The retrospective nature of this study may be considered an important limitation, and data should be confirmed by prospective studies following the evolution of young patients with mild DSS over several decades. The hemodynamic data of this study were based only on DE assessment, and data from cardiac catheterization were not analyzed. A fair correlation between DE and catheter-based LVOTO and AR has previously been reported (25,27), but Doppler flow peak velocity through the LVOT depends not only on the subaortic pressure gradient, but also on the severity of AR. Progression in the Doppler LVOT pressure gradient may be produced by an increase in the severity of either subaortic obstruction or aortic regurgitation, or both.
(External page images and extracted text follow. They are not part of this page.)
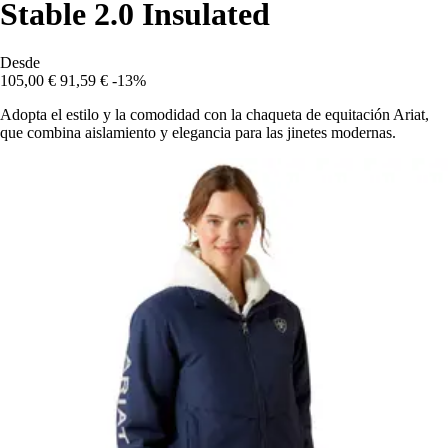
Stable 2.0 Insulated
Desde
105,00 €
91,59 €
-13%
Adopta el estilo y la comodidad con la chaqueta de equitación Ariat,
que combina aislamiento y elegancia para las jinetes modernas.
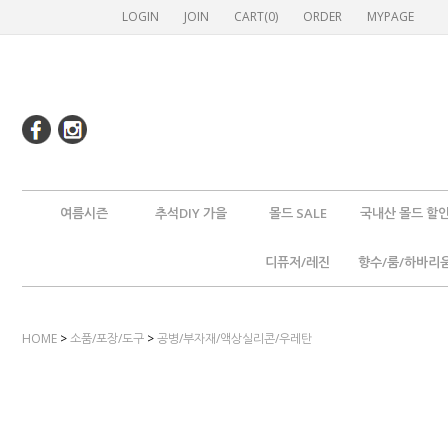
LOGIN
JOIN
CART(
0
)
ORDER
MYPAGE
여름시즌
추석DIY 가을
몰드 SALE
국내산 몰드 할
디퓨저/레진
향수/룸/하바리
HOME
>
소품/포장/도구
>
공병/부자재/액상실리콘/우레탄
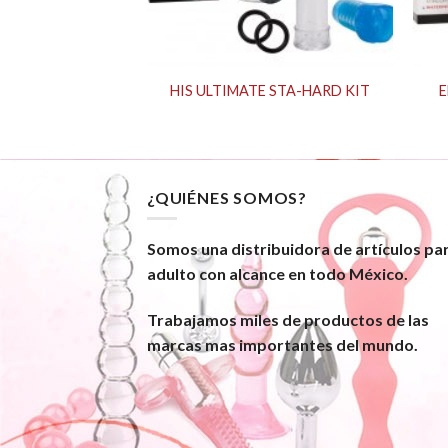
 Dolphin
HIS ULTIMATE STA-HARD KIT
E
¿QUIÉNES SOMOS?
Somos una distribuidora de artículos pa
adulto con alcance en todo México.
Trabajamos miles de productos de las
marcas mas importantes del mundo.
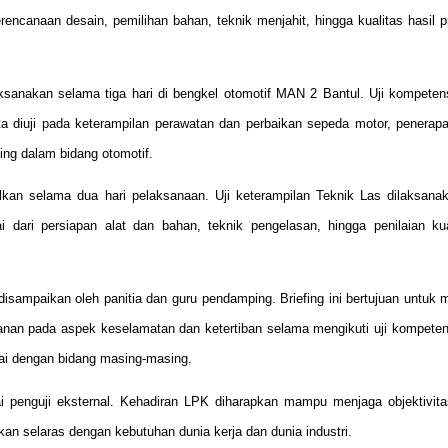
rencanaan desain, pemilihan bahan, teknik menjahit, hingga kualitas hasil p
aksanakan selama tiga hari di bengkel otomotif MAN 2 Bantul. Uji kompeten
 diuji pada keterampilan perawatan dan perbaikan sepeda motor, penerapa
ing dalam bidang otomotif.
alkan selama dua hari pelaksanaan. Uji keterampilan Teknik Las dilaksan
ai dari persiapan alat dan bahan, teknik pengelasan, hingga penilaian kua
disampaikan oleh panitia dan guru pendamping. Briefing ini bertujuan untuk
nekanan pada aspek keselamatan dan ketertiban selama mengikuti uji kompeten
uai dengan bidang masing-masing.
penguji eksternal. Kehadiran LPK diharapkan mampu menjaga objektivitas
n selaras dengan kebutuhan dunia kerja dan dunia industri.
Pressure recovery is another cause of increased Doppler flow peak velocity that is out of proportion to the catheter-measured LVOTO (58). In any case, this study shows that progression in the hemodynamic consequences of DSS during adult life is relatively slow.
Conclusions.
Overall, the data from this study suggest that DSS is currently a relatively frequent heart disease in adults, and its prevalence may be increasing due to the greater number of repaired CHDs, which may enhance the evolution of DSS. In most cases, DSS is a primary lesion in patients with different cardiac conditions that have small morphologic or functional abnormalities in the LVOT in common, which increase septal shear stress and stimulate cellular proliferation in the interventricular septum and surroundings structures. In rare circumstances, DSS may also appear as a response to an acquired disease, such as rheumatic mitral valve disease. In adult patients, DSS progresses in severity during a lifetime, but in contrast to what happens in children, progression of the obstruction occurs slowly, over several decades. Aortic regurgitation is very common, but usually it is a mild and nonprogressive consequence of DSS, although severe AR may occur after infective endocarditis. Surgical repair of DSS in children does not prevent AR development in adults. The current indications for surgical intervention of DSS in adults need to be revised.